“Myanmar government urgently needs to provide security for the Rohingya in Arakan State, who are under vicious attack,” HRW deputy Asia director, Phil Robertson, said on Saturday.
He added, “Unless the authorities also start addressing the root causes of the violence, it is only likely to get worse.”
Human Rights Watch also expressed regret over extensive destruction of homes and other property in a predominantly Rohingya Muslim area in Myanmar’s coastal town of Kyauk Pyu.
The New York-based international organization stated that the area of destruction measures 35 acres, and includes 633 buildings, 178 houseboats as well as floating barges.
Sectarian violence re-emerged between Arakan Buddhists and Rohingya Muslims on October 21 and continued all week in at least five townships of Minbya, Mrak-U, Myebon, Rathedaung and Kyauk Pyu.
Rakhine state spokesman Win Myaing said on Friday that 112 people had been killed in the latest clashes between members of the Buddhist Rakhine and the Muslim Rohingya communities.
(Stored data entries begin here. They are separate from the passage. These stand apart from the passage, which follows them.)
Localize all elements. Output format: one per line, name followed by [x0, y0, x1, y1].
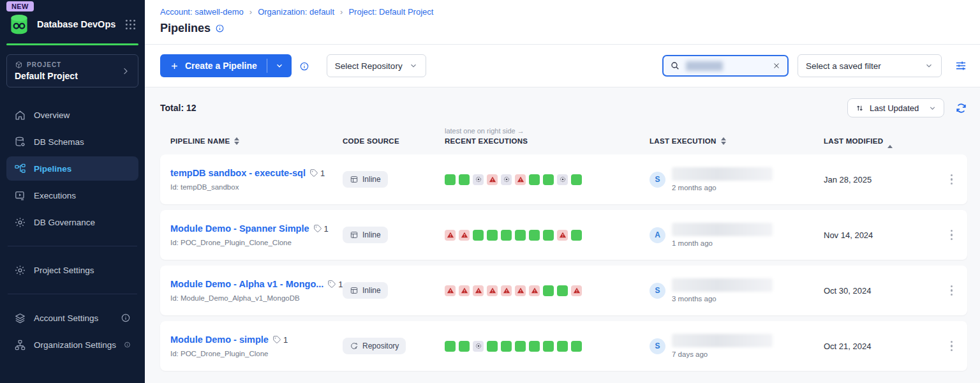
executions-icon	[14, 190, 26, 202]
code-source-label: Inline	[362, 230, 381, 239]
execution-failed-cell[interactable]	[445, 285, 456, 296]
brand-divider	[6, 43, 138, 45]
breadcrumb-link[interactable]: Account: satwell-demo	[160, 7, 244, 17]
execution-failed-cell[interactable]	[571, 285, 582, 296]
execution-stopped-cell[interactable]	[501, 174, 512, 185]
breadcrumb-link[interactable]: Project: Default Project	[348, 7, 433, 17]
execution-failed-cell[interactable]	[487, 285, 498, 296]
execution-stopped-cell[interactable]	[473, 174, 484, 185]
create-pipeline-dropdown[interactable]	[267, 54, 292, 77]
execution-success-cell[interactable]	[445, 341, 456, 352]
execution-success-cell[interactable]	[515, 230, 526, 241]
pipeline-name-link[interactable]: Module Demo - Spanner Simple	[170, 223, 309, 234]
row-menu-kebab-icon[interactable]	[946, 338, 958, 355]
execution-failed-cell[interactable]	[557, 230, 568, 241]
recent-executions-cell	[445, 230, 650, 241]
refresh-icon[interactable]	[955, 102, 967, 114]
last-execution-cell: A1 month ago	[650, 223, 824, 247]
apps-grid-icon[interactable]	[124, 18, 137, 31]
execution-failed-cell[interactable]	[515, 285, 526, 296]
info-icon[interactable]	[121, 313, 131, 323]
breadcrumb: Account: satwell-demo›Organization: defa…	[160, 7, 967, 17]
sidebar-item-pipelines[interactable]: Pipelines	[6, 156, 138, 181]
execution-stopped-cell[interactable]	[473, 341, 484, 352]
content-area: Total: 12 Last Updated PIPELINE NAME COD…	[145, 87, 980, 383]
sidebar-item-account-settings[interactable]: Account Settings	[6, 306, 138, 330]
select-repository-dropdown[interactable]: Select Repository	[327, 54, 426, 77]
search-input[interactable]	[662, 55, 789, 77]
execution-success-cell[interactable]	[445, 174, 456, 185]
execution-success-cell[interactable]	[543, 174, 554, 185]
execution-success-cell[interactable]	[543, 341, 554, 352]
execution-failed-cell[interactable]	[501, 285, 512, 296]
tag-count: 1	[309, 169, 325, 178]
execution-success-cell[interactable]	[543, 230, 554, 241]
execution-success-cell[interactable]	[571, 230, 582, 241]
pipeline-name-link[interactable]: tempDB sandbox - execute-sql	[170, 168, 306, 178]
execution-success-cell[interactable]	[459, 341, 470, 352]
code-source-label: Inline	[362, 286, 381, 295]
breadcrumb-separator: ›	[340, 7, 343, 17]
sort-both-icon	[721, 137, 726, 145]
avatar: S	[650, 338, 665, 354]
execution-success-cell[interactable]	[501, 230, 512, 241]
info-icon[interactable]	[215, 24, 225, 33]
execution-success-cell[interactable]	[557, 341, 568, 352]
total-count: Total: 12	[160, 103, 197, 113]
execution-success-cell[interactable]	[459, 174, 470, 185]
sidebar-item-db-schemas[interactable]: DB Schemas	[6, 130, 138, 154]
execution-success-cell[interactable]	[515, 341, 526, 352]
create-pipeline-button[interactable]: Create a Pipeline	[160, 54, 292, 77]
execution-success-cell[interactable]	[487, 341, 498, 352]
column-last-modified[interactable]: LAST MODIFIED	[824, 137, 932, 145]
execution-success-cell[interactable]	[529, 174, 540, 185]
execution-success-cell[interactable]	[571, 174, 582, 185]
saved-filter-dropdown[interactable]: Select a saved filter	[798, 54, 942, 77]
sidebar-item-executions[interactable]: Executions	[6, 183, 138, 207]
execution-failed-cell[interactable]	[473, 285, 484, 296]
pipeline-name-link[interactable]: Module Demo - simple	[170, 334, 269, 345]
pipeline-id: Id: POC_Drone_Plugin_Clone_Clone	[170, 239, 343, 246]
sidebar-item-project-settings[interactable]: Project Settings	[6, 258, 138, 282]
sidebar-item-db-governance[interactable]: DB Governance	[6, 210, 138, 234]
column-pipeline-name[interactable]: PIPELINE NAME	[170, 137, 343, 145]
row-menu-kebab-icon[interactable]	[946, 282, 958, 299]
info-icon[interactable]	[124, 340, 131, 350]
breadcrumb-link[interactable]: Organization: default	[258, 7, 334, 17]
sidebar-item-overview[interactable]: Overview	[6, 103, 138, 127]
execution-success-cell[interactable]	[571, 341, 582, 352]
create-pipeline-label: Create a Pipeline	[185, 61, 257, 71]
execution-success-cell[interactable]	[543, 285, 554, 296]
clear-search-icon[interactable]	[772, 61, 781, 70]
pipeline-name-link[interactable]: Module Demo - Alpha v1 - Mongo...	[170, 279, 323, 289]
execution-failed-cell[interactable]	[445, 230, 456, 241]
execution-failed-cell[interactable]	[487, 174, 498, 185]
toolbar: Create a Pipeline Select Repository Sele…	[145, 45, 980, 87]
info-icon[interactable]	[299, 61, 309, 71]
execution-success-cell[interactable]	[529, 230, 540, 241]
sidebar-item-organization-settings[interactable]: Organization Settings	[6, 333, 138, 357]
table-row: tempDB sandbox - execute-sql1Id: tempDB_…	[160, 154, 967, 204]
project-switcher[interactable]: PROJECT Default Project	[6, 54, 138, 87]
execution-success-cell[interactable]	[529, 341, 540, 352]
tag-count: 1	[327, 280, 343, 289]
execution-failed-cell[interactable]	[459, 230, 470, 241]
execution-stopped-cell[interactable]	[557, 174, 568, 185]
execution-failed-cell[interactable]	[459, 285, 470, 296]
row-menu-kebab-icon[interactable]	[946, 171, 958, 188]
plus-icon	[170, 61, 179, 71]
execution-failed-cell[interactable]	[529, 285, 540, 296]
execution-success-cell[interactable]	[501, 341, 512, 352]
sort-dropdown[interactable]: Last Updated	[847, 98, 944, 117]
execution-failed-cell[interactable]	[515, 174, 526, 185]
row-menu-kebab-icon[interactable]	[946, 227, 958, 244]
execution-success-cell[interactable]	[557, 285, 568, 296]
redacted-user-name	[672, 223, 773, 236]
recent-executions-cell	[445, 285, 650, 296]
execution-success-cell[interactable]	[473, 230, 484, 241]
execution-success-cell[interactable]	[487, 230, 498, 241]
pipeline-rows: tempDB sandbox - execute-sql1Id: tempDB_…	[160, 154, 967, 371]
column-last-execution[interactable]: LAST EXECUTION	[650, 137, 824, 145]
filter-sliders-icon[interactable]	[954, 59, 967, 72]
execution-time-ago: 7 days ago	[672, 350, 773, 358]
He said 72 people were reported injured, including 10 children.
The Myanmar government says more than 2,800 houses were burned down in the new violence.
Communal violence and related abuses by state security forces against Rohingya Muslims began in early June.
Also in June, Human Rights Watch documented killings, rape, and mass arrests by Myanmar security forces against Rohingyas after the security forces failed to protect both them and Arakan Buddhists during deadly sectarian violence.
The government of Myanmar refuses to recognize Rohingyas, who it claims are not natives and classifies them as illegal migrants. This comes as the Rohingya are said to be Muslim descendants of Persian, Turkish, Bengali, and Pathan origin, who migrated to Myanmar as early as the 8th century.